*** Opening of RECORDS FOR THIS TASK ***

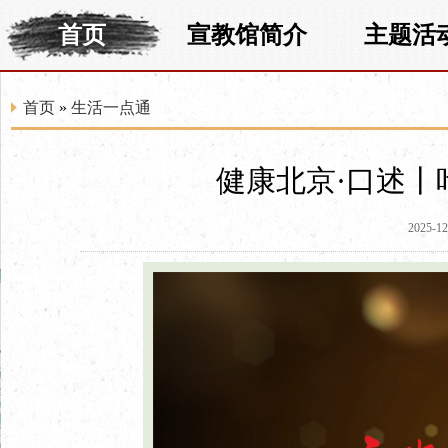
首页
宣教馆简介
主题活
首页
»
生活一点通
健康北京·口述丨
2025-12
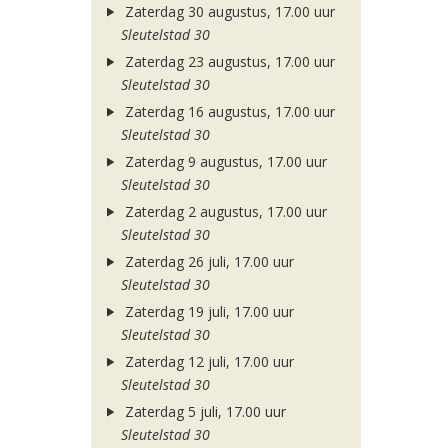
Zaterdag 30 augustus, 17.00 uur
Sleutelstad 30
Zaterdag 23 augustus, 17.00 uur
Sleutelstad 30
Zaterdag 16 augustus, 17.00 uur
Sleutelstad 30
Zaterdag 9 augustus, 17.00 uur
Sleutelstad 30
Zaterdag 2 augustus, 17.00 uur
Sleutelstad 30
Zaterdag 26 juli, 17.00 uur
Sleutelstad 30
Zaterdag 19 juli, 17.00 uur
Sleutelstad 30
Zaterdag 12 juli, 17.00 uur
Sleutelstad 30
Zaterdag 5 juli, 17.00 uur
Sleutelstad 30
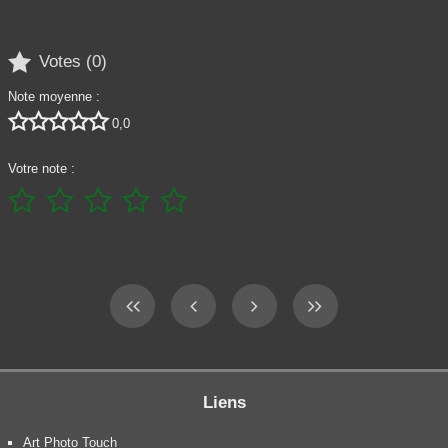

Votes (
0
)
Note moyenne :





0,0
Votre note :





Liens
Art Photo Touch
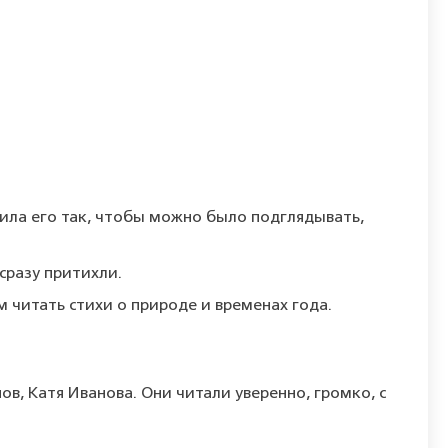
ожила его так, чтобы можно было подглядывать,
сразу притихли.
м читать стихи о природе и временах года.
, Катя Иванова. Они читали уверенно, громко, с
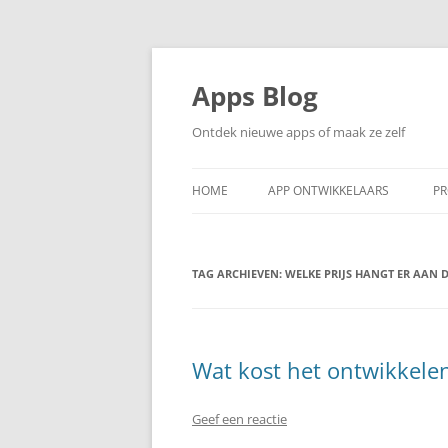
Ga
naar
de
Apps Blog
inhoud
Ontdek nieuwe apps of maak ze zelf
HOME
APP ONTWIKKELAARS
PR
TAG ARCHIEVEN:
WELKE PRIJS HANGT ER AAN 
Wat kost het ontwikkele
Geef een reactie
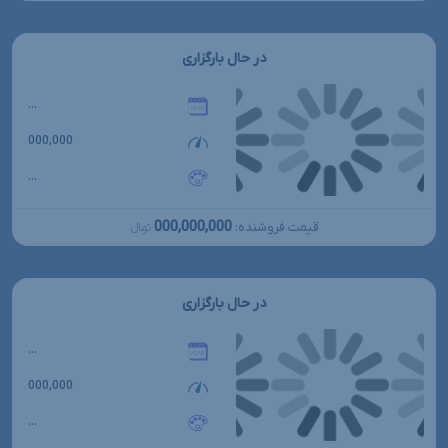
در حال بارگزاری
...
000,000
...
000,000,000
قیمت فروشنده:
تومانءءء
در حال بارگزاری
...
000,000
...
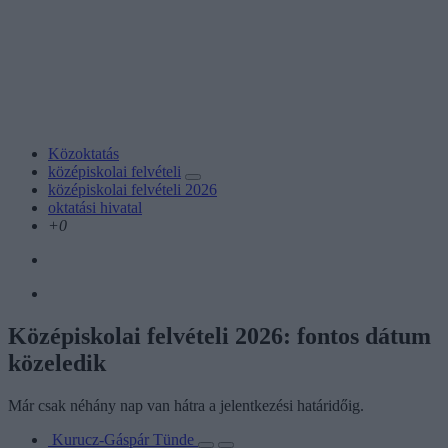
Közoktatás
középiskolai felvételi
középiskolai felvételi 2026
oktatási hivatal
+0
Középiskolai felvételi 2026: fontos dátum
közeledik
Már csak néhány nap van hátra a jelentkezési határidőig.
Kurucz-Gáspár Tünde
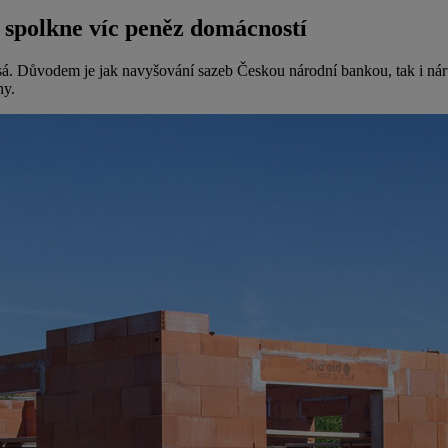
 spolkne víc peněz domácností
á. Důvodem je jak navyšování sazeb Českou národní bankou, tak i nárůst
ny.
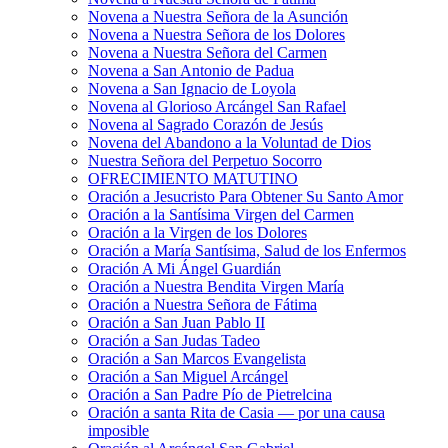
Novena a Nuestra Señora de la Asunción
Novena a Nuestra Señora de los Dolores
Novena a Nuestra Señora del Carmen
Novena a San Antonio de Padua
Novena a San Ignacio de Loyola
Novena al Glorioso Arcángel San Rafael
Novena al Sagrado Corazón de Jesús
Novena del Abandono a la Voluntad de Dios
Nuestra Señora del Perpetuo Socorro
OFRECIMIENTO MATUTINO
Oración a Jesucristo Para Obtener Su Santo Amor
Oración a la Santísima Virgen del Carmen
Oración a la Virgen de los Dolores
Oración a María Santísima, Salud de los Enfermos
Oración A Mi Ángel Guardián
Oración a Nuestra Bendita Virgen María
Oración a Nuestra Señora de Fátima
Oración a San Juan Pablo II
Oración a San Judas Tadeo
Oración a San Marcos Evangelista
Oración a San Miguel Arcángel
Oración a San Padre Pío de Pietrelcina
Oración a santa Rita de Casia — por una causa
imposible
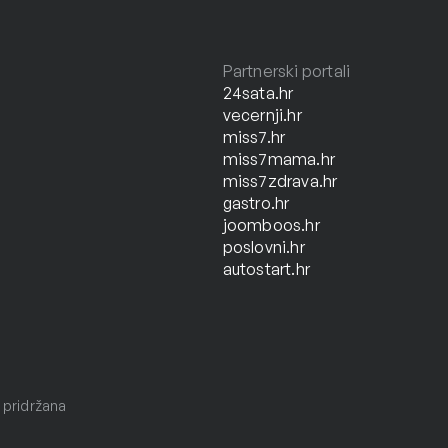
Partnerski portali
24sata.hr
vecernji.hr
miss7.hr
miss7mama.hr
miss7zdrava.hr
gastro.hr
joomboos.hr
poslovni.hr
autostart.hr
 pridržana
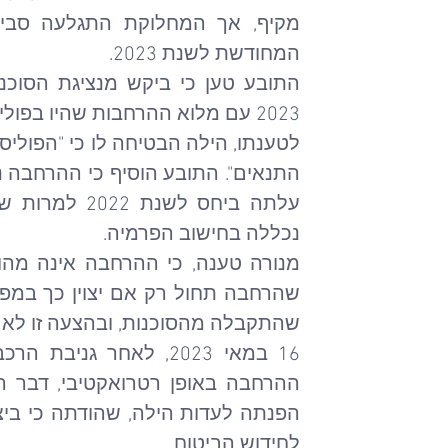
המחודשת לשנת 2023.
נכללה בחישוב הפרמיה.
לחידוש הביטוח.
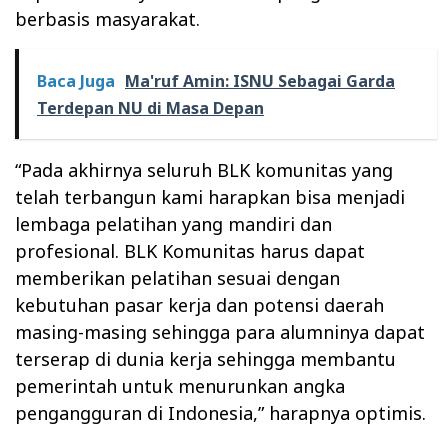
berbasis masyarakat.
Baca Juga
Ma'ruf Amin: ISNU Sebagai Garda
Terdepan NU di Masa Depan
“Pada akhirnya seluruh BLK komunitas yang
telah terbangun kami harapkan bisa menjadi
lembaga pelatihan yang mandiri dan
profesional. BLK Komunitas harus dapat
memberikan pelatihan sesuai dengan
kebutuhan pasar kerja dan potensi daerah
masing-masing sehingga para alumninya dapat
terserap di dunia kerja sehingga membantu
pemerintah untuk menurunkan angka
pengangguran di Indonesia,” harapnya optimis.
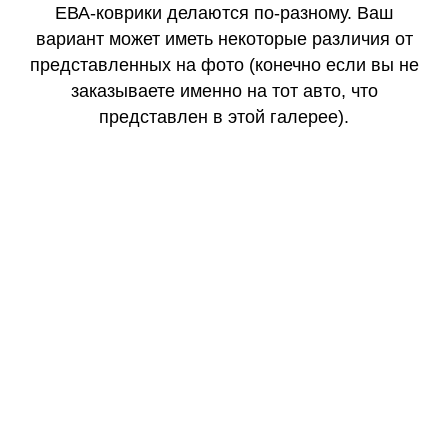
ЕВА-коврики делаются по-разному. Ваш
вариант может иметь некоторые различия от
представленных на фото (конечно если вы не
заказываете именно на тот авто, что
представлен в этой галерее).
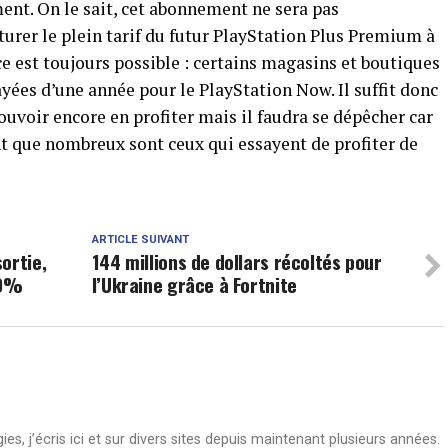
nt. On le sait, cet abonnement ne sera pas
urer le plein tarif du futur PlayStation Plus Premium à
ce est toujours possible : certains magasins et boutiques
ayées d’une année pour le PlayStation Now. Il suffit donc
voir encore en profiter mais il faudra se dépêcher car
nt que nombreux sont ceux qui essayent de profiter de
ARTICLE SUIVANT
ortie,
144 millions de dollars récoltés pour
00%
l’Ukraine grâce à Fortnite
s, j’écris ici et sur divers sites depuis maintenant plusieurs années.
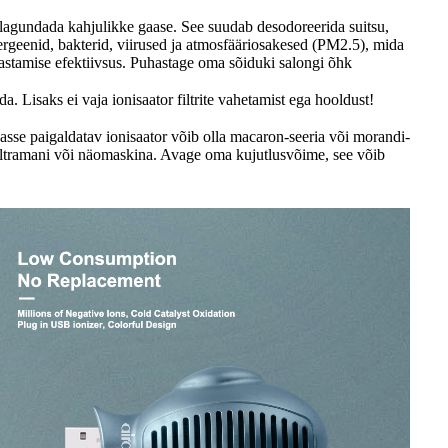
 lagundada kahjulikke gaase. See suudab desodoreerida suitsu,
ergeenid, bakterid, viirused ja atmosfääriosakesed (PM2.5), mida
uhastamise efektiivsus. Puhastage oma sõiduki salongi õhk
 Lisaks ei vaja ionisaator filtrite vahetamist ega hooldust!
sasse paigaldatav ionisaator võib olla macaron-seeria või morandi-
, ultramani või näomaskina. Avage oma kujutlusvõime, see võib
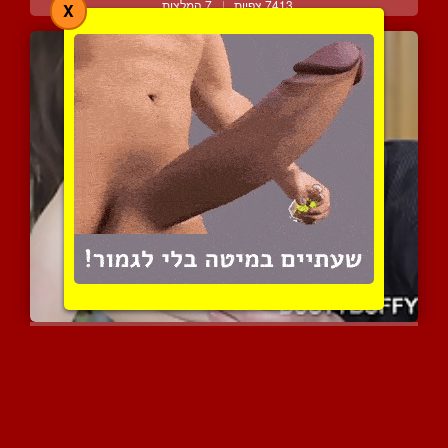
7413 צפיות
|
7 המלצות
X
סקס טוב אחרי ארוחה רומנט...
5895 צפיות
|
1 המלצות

*** Close of RECORDS FOR THIS TASK ***

(BRIEF):
Copy whichever lines above contain the string "augustus".

(OUTPUT FOR THIS EXERCISE):
Zaterdag 30 augustus, 17.00 uur
Zaterdag 23 augustus, 17.00 uur
Zaterdag 16 augustus, 17.00 uur
Zaterdag 9 augustus, 17.00 uur
Zaterdag 2 augustus, 17.00 uur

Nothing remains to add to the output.